Esta entrada también está disponible en: Spanish
Economic criteria were the driving forces underlying the decision. However, there should also be a more strategic consideration, linked to a view of the future of Spanish diplomacy (and foreign policy in general) in a context of adapting to the new European legal framework and the new capacities assumed by the EU pursuant to the Lisbon Treaty.
Despite possible doubts or criticism about the establishment of the European External Action Service, its present and future impact on the EU’s member states and therefore also on Spain’s diplomacy and foreign policy is undeniable, as argued in ‘The Impact of the European External Action Service on Spanish Diplomacy’ (Sorroza & Molina, Elcano Royal Institute, 2012). As explained in the study, since it became part of the EU, Spain has been following a double strategy: on the one hand Europeanising its foreign policy (‘downloading’) and, on the other, nationalising the European agenda (‘uploading’).
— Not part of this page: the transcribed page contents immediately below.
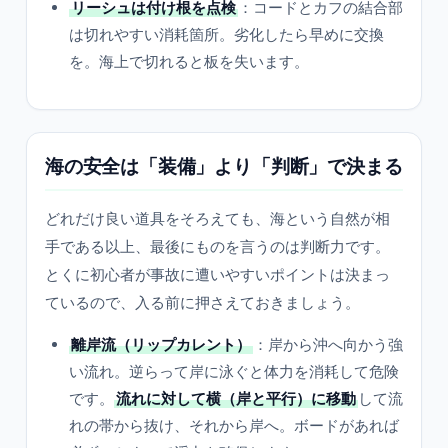
リーシュは付け根を点検
：コードとカフの結合部
は切れやすい消耗箇所。劣化したら早めに交換
を。海上で切れると板を失います。
海の安全は「装備」より「判断」で決まる
どれだけ良い道具をそろえても、海という自然が相
手である以上、最後にものを言うのは判断力です。
とくに初心者が事故に遭いやすいポイントは決まっ
ているので、入る前に押さえておきましょう。
離岸流（リップカレント）
：岸から沖へ向かう強
い流れ。逆らって岸に泳ぐと体力を消耗して危険
です。
流れに対して横（岸と平行）に移動
して流
れの帯から抜け、それから岸へ。ボードがあれば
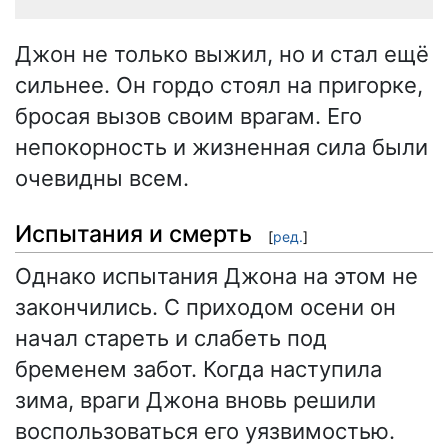
Джон не только выжил, но и стал ещё
сильнее. Он гордо стоял на пригорке,
бросая вызов своим врагам. Его
непокорность и жизненная сила были
очевидны всем.
Испытания и смерть
[
ред.
]
Однако испытания Джона на этом не
закончились. С приходом осени он
начал стареть и слабеть под
бременем забот. Когда наступила
зима, враги Джона вновь решили
воспользоваться его уязвимостью.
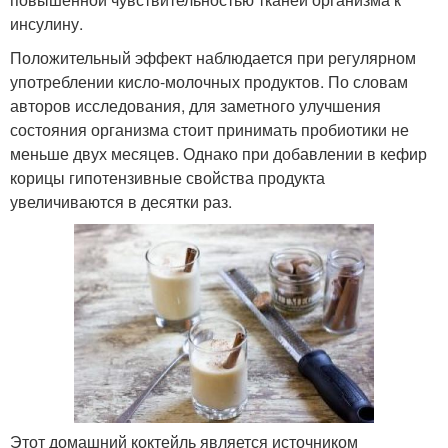
инсулину.
Положительный эффект наблюдается при регулярном
употреблении кисло-молочных продуктов. По словам
авторов исследования, для заметного улучшения
состояния организма стоит принимать пробиотики не
меньше двух месяцев. Однако при добавлении в кефир
корицы гипотензивные свойства продукта
увеличиваются в десятки раз.
Этот домашний коктейль является источником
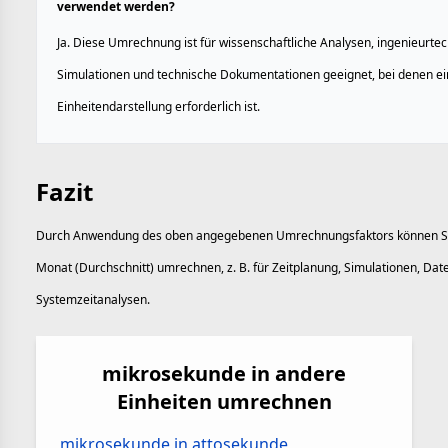
verwendet werden?
Ja. Diese Umrechnung ist für wissenschaftliche Analysen, ingenieurt
Simulationen und technische Dokumentationen geeignet, bei denen ei
Einheitendarstellung erforderlich ist.
Fazit
Durch Anwendung des oben angegebenen Umrechnungsfaktors können Sie
Monat (Durchschnitt) umrechnen, z. B. für Zeitplanung, Simulationen, Da
Systemzeitanalysen.
mikrosekunde in andere
Einheiten umrechnen
mikrosekunde in attosekunde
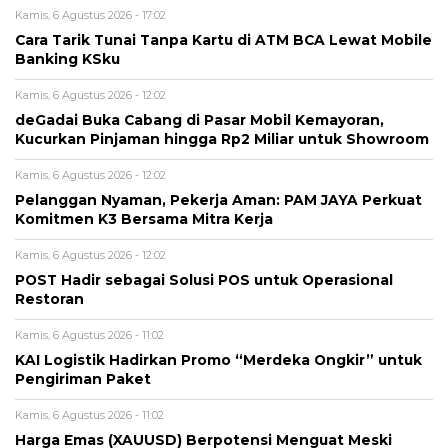
Kamis, 6 Agustus 2026 - 17:02
Cara Tarik Tunai Tanpa Kartu di ATM BCA Lewat Mobile
Banking KSku
Kamis, 6 Agustus 2026 - 12:02
deGadai Buka Cabang di Pasar Mobil Kemayoran,
Kucurkan Pinjaman hingga Rp2 Miliar untuk Showroom
Kamis, 6 Agustus 2026 - 12:02
Pelanggan Nyaman, Pekerja Aman: PAM JAYA Perkuat
Komitmen K3 Bersama Mitra Kerja
Kamis, 6 Agustus 2026 - 12:02
POST Hadir sebagai Solusi POS untuk Operasional
Restoran
Kamis, 6 Agustus 2026 - 11:02
KAI Logistik Hadirkan Promo “Merdeka Ongkir” untuk
Pengiriman Paket
Kamis, 6 Agustus 2026 - 11:02
Harga Emas (XAUUSD) Berpotensi Menguat Meski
Nevertheless, the context has changed and evolved. Spain finds it increasingly difficult to shape the agenda of an enlarged Europe in crisis and with a tendency towards renationalisation, to which must be added the EU’s discrete performance as a global actor (and that is being benevolent).
For that reason, it has become necessary for Spain’s foreign policy to develop original and sophisticated ways of influencing and shaping European action, not only with respect to issues and geographical areas that are of interest to Spain but also with those for which Spain accepts a greater European leadership and prominence.
The establishment of a fruitful and positive relation (going beyond the mere presence of Spanish citizens in it) with the European External Action Service, both at its headquarters and at its delegations in other countries is essential to the foreign policy of not only Spain but of Europe as well, since neither can be envisaged or implemented without taking into account the complex network of interlinked relations and interests of the EU’s member states.
However, this is only one element which must necessarily be combined with a much broader process of rethinking Spain’s role in the world and its external action beyond the present crisis, a consideration that cannot be separated from another debate of enormous relevance: the EU’s (political) future. Undoubtedly, there are many open issues (which are not considered here) and it is impossible not to ask oneself: will Europe –and, in particular, Spain– be able to shape this critical moment in order to overcome the difficult and complicated situation in which it is immersed. The only possible answer has to be ‘yes’.